According to Internet World Statistics, approximately 25 percent of world population has regular broadband access to the Internet (Shelly, Napier, & Rivers, 2009, p. 45). This fast growing segment offers three main connection types which bring multiple benefits like interactive communication, online learning, and even the ability to monitor the security of one’s own home twenty-four hours a day.
Pros and Cons of Cable, DSL, and Satellite Internet
As Shelly, Napier, and Rivers (2009) commented, cable broadband connection is one of the easiest, inexpensive, and most popular types of internet access (p. 61). It works through a coax cable of a digital cable provider, and is capable of connecting a user to the internet at 128K to upload information and 400k per second to download information. Multiple upstreams when sending data is the major advantage of cable broadband, but unfortunately the more people share the network the slower it gets.
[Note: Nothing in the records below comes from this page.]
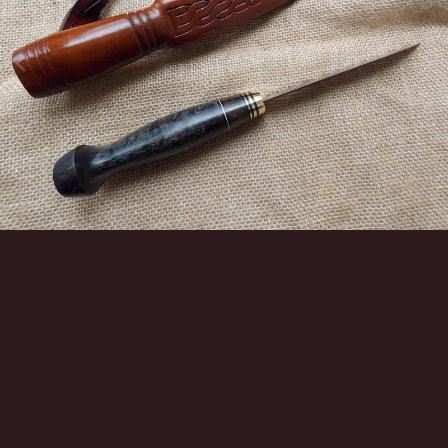
Инструменты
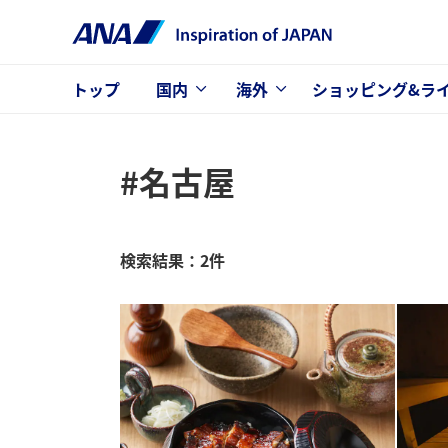
トップ
国内
海外
ショッピング&ラ
#名古屋
検索結果：2件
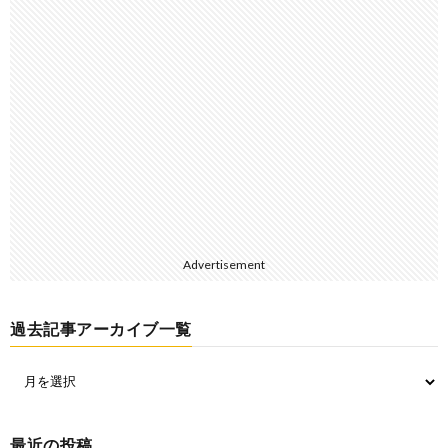
Advertisement
過去記事アーカイブ一覧
最近の投稿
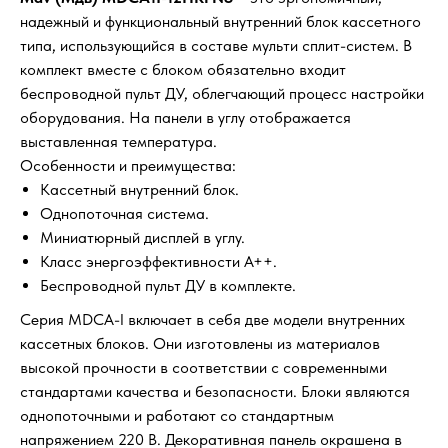
надежный и функциональный внутренний блок кассетного
типа, использующийся в составе мульти сплит-систем. В
комплект вместе с блоком обязательно входит
беспроводной пульт ДУ, облегчающий процесс настройки
оборудования. На панели в углу отображается
выставленная температура.
Особенности и преимущества:
Кассетный внутренний блок.
Однопоточная система.
Миниатюрный дисплей в углу.
Класс энергоэффективности A++.
Беспроводной пульт ДУ в комплекте.
Серия MDCA-I включает в себя две модели внутренних
кассетных блоков. Они изготовлены из материалов
высокой прочности в соответствии с современными
стандартами качества и безопасности. Блоки являются
однопоточными и работают со стандартным
напряжением 220 В. Декоративная панель окрашена в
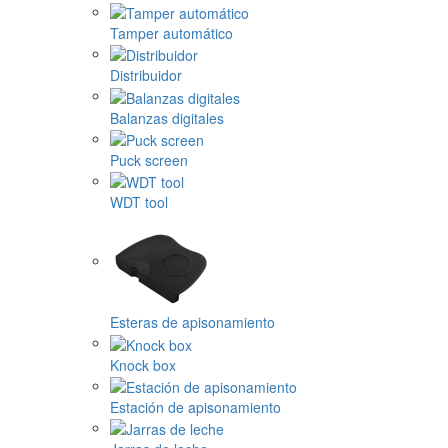
Tamper automático
Distribuidor
Balanzas digitales
Puck screen
WDT tool
Esteras de apisonamiento
Knock box
Estación de apisonamiento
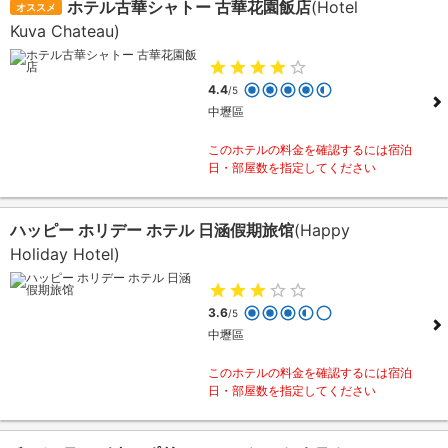
ホテル古華シャトー 古華花園飯店
(Hotel
オススメ
Kuva Chateau)
4.4
/5
中壢區
このホテルの料金を確認するには宿泊
日・部屋数を指定してください
ハッピー ホリデー ホテル 日涵假期旅馆
(Happy
Holiday Hotel)
3.6
/5
中壢區
このホテルの料金を確認するには宿泊
日・部屋数を指定してください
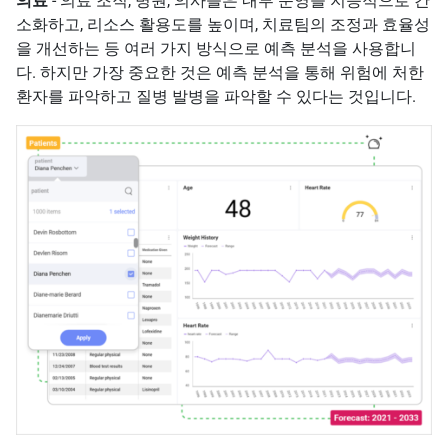
의료
- 의료 조직, 병원, 의사들은 내부 운영을 지능적으로 간
소화하고, 리소스 활용도를 높이며, 치료팀의 조정과 효율성
을 개선하는 등 여러 가지 방식으로 예측 분석을 사용합니
다. 하지만 가장 중요한 것은 예측 분석을 통해 위험에 처한
환자를 파악하고 질병 발병을 파악할 수 있다는 것입니다.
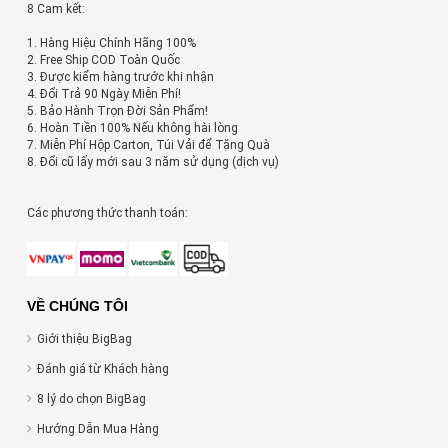
8 Cam kết:
1. Hàng Hiệu Chính Hãng 100%
2. Free Ship COD Toàn Quốc
3. Được kiểm hàng trước khi nhận
4. Đổi Trả 90 Ngày Miễn Phí!
5. Bảo Hành Trọn Đời Sản Phẩm!
6. Hoàn Tiền 100% Nếu không hài lòng
7. Miễn Phí Hộp Carton, Túi Vải để Tặng Quà
8. Đổi cũ lấy mới sau 3 năm sử dụng (dịch vụ)
Các phương thức thanh toán:
VỀ CHÚNG TÔI
Giới thiệu BigBag
Đánh giá từ Khách hàng
8 lý do chọn BigBag
Hướng Dẫn Mua Hàng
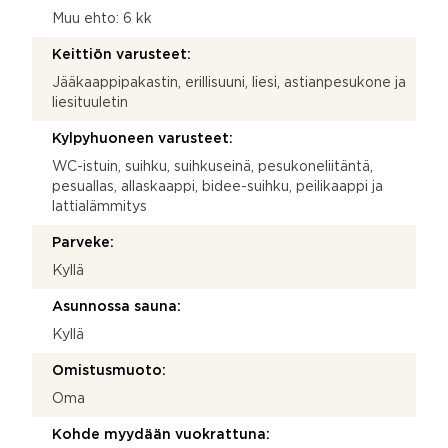
Muu ehto: 6 kk
Keittiön varusteet:
Jääkaappipakastin, erillisuuni, liesi, astianpesukone ja
liesituuletin
Kylpyhuoneen varusteet:
WC-istuin, suihku, suihkuseinä, pesukoneliitäntä,
pesuallas, allaskaappi, bidee-suihku, peilikaappi ja
lattialämmitys
Parveke:
Kyllä
Asunnossa sauna:
Kyllä
Omistusmuoto:
Oma
Kohde myydään vuokrattuna:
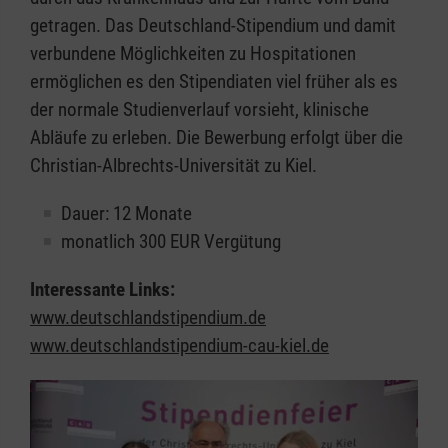
getragen. Das Deutschland-Stipendium und damit
verbundene Möglichkeiten zu Hospitationen
ermöglichen es den Stipendiaten viel früher als es
der normale Studienverlauf vorsieht, klinische
Abläufe zu erleben. Die Bewerbung erfolgt über die
Christian-Albrechts-Universität zu Kiel.
Dauer: 12 Monate
monatlich 300 EUR Vergütung
Interessante Links:
www.deutschlandstipendium.de
www.deutschlandstipendium-cau-kiel.de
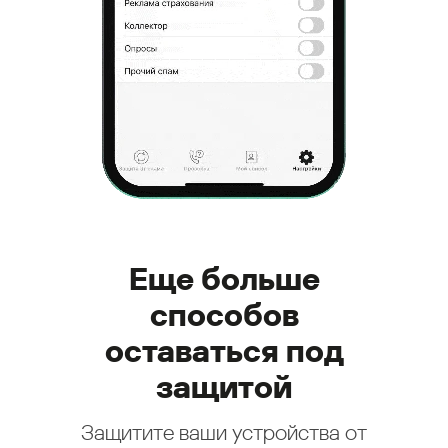
Еще больше
способов
оставаться под
защитой
Защитите ваши устройства от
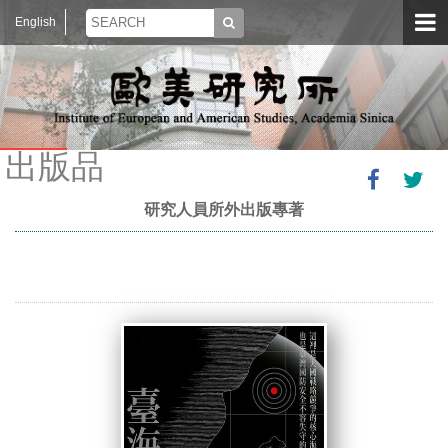
English
出版品
研究人員所外出版專著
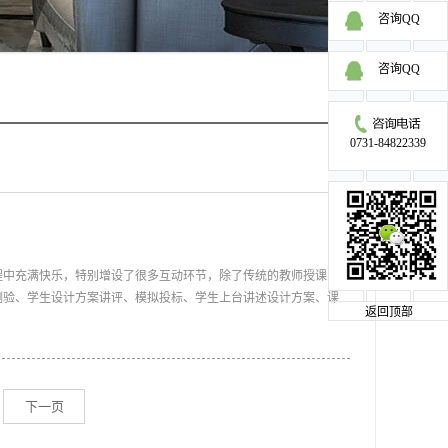
咨询QQ
咨询QQ
0731-84822339
程中充满快乐，特别增设了很多互动环节，除了传统的教师授课
测验、学生设计方案讲评、模拟投标、学生上台讲述设计方案、课
返回顶部
个学习过程中还包括了大量的建材市场实践、建材知识讨论会、建
像等环节。最让学员们难忘的还是方案PK的环节，同学们热血沸
枯燥的学习，使艰苦的学习过程变得充满乐趣，这就是同学们对我
的原因。在九木的学习经历，让学员们终生难忘。 我校每年年底进
下一页
办设计大赛，本校学生都有机会参加，让学生充分展示自己的能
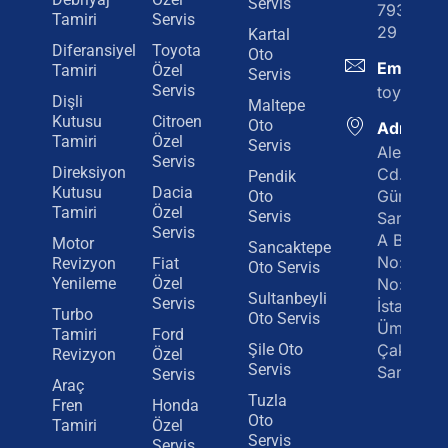
Servis
793 29
Tamiri
Servis
29
Kartal
Diferansiyel
Toyota
Oto
Email
Tamiri
Özel
Servis
Servis
toyotaot
Dişli
Maltepe
Kutusu
Citroen
Oto
Adres
Tamiri
Özel
Servis
Alemdağ
Servis
Direksiyon
Cd.
Pendik
Kutusu
Dacia
Gümrükçü
Oto
Tamiri
Özel
Servis
Sanayi Si
Servis
A Blok
Motor
Sancaktepe
No:179
Revizyon
Fiat
Oto Servis
Yenileme
Özel
No:23
Sultanbeyli
Servis
İstanbul /
Turbo
Oto Servis
Ümraniy
Tamiri
Ford
Şile Oto
Çakmak
Revizyon
Özel
Servis
Sanayi
Servis
Araç
Tuzla
Fren
Honda
Oto
Tamiri
Özel
Servis
Servis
Digital subscriber link (DSL) connection type uses a special modem and a phone line for internet access. In comparison to cable connection, DSL is faster – about 400 to 650K per second or faster (Shelly, Napier, & Rivers, 2009, p. 76). It is more reliable than cable internet, but is often unavailable everywhere.
The third type of broadband connection type is satellite. Its main drawback is its high price, but due to its availability it presents a good opportunity for people residing in rural areas. Its speed is also around 600k per second or higher because of the low number of users sharing the network, but satellite internet is very expensive and on average costs 600 dollars a month. In addition, weather conditions usually influence connection quality making it unreliable (Shelly, Napier, & Rivers, 2009, p. 145).
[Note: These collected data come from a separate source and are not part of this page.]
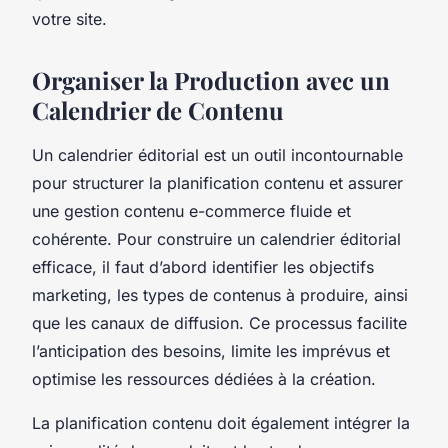
votre site.
Organiser la Production avec un
Calendrier de Contenu
Un calendrier éditorial est un outil incontournable
pour structurer la planification contenu et assurer
une gestion contenu e-commerce fluide et
cohérente. Pour construire un calendrier éditorial
efficace, il faut d’abord identifier les objectifs
marketing, les types de contenus à produire, ainsi
que les canaux de diffusion. Ce processus facilite
l’anticipation des besoins, limite les imprévus et
optimise les ressources dédiées à la création.
La planification contenu doit également intégrer la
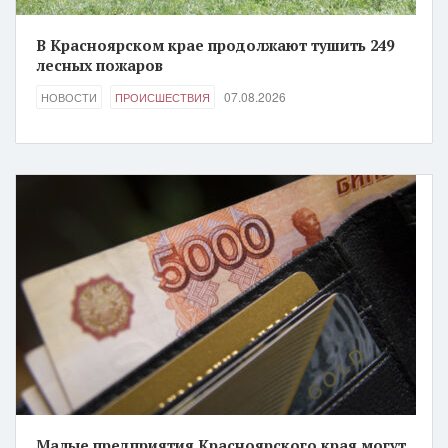
В Красноярском крае продолжают тушить 249
лесных пожаров
07.08.2026
НОВОСТИ
ПРОИСШЕСТВИЯ
Малые предприятия Красноярского края могут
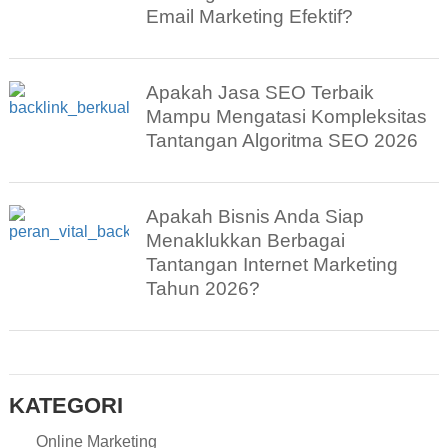
Email Marketing Efektif?
Apakah Jasa SEO Terbaik
Mampu Mengatasi Kompleksitas
Tantangan Algoritma SEO 2026
Apakah Bisnis Anda Siap
Menaklukkan Berbagai
Tantangan Internet Marketing
Tahun 2026?
KATEGORI
Online Marketing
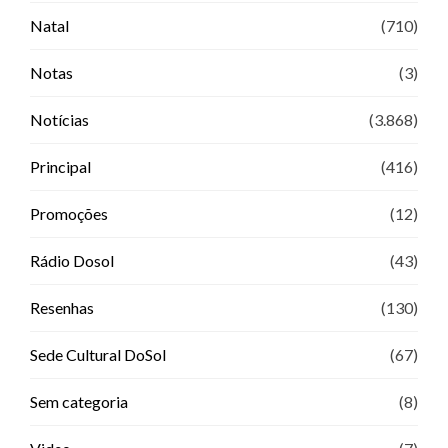
Natal
(710)
Notas
(3)
Notícias
(3.868)
Principal
(416)
Promoções
(12)
Rádio Dosol
(43)
Resenhas
(130)
Sede Cultural DoSol
(67)
Sem categoria
(8)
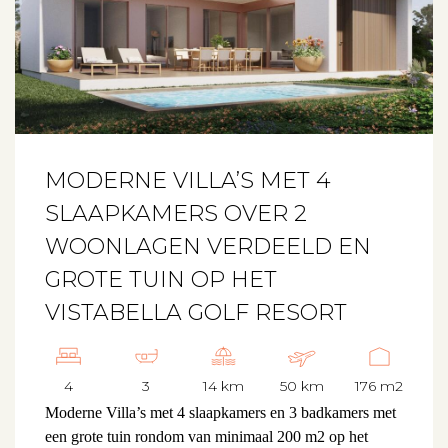
MODERNE VILLA’S MET 4
SLAAPKAMERS OVER 2
WOONLAGEN VERDEELD EN
GROTE TUIN OP HET
VISTABELLA GOLF RESORT
4
3
14 km
50 km
176 m2
Moderne Villa’s met 4 slaapkamers en 3 badkamers met
een grote tuin rondom van minimaal 200 m2 op het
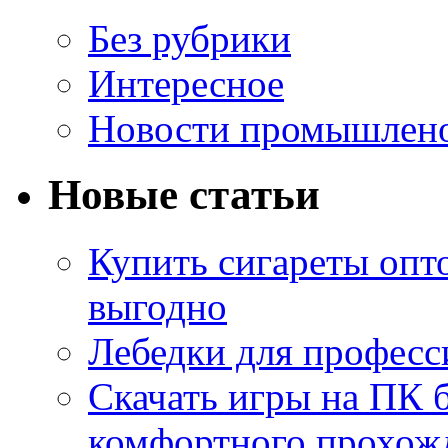
Без рубрики
Интересное
Новости промышлен
Новые статьи
Купить сигареты опт
выгодно
Лебедки для професс
Скачать игры на ПК б
комфортного прохож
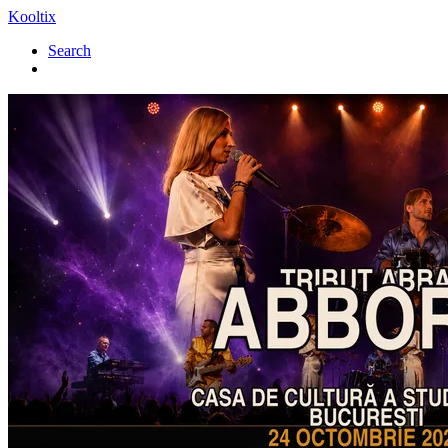
Kooltix
Search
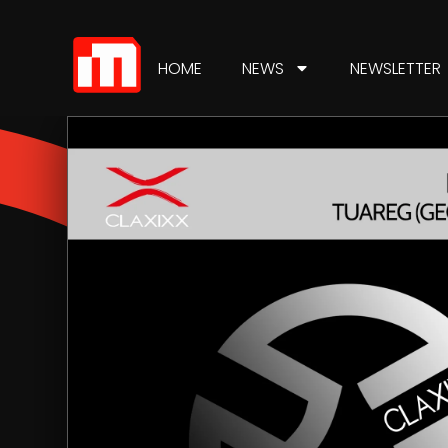
HOME
NEWS
NEWSLETTER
In conclusion, it is important to highlight that contemporary technologies provide various options of broadband connection for any kind of user. Cable and DSL is suitable for those who cannot or do not want to spend much money, DSL is better for those who value reliability and speed, while satellite is an option for rural people, who have fewer choices, and can only use satellite connection.
Shelly, G. B., Napier, H. A., & Rivers, O. N. (2009). Discovering the Internet: Brief Concepts and Techniques. (3d ed.). Course Technology.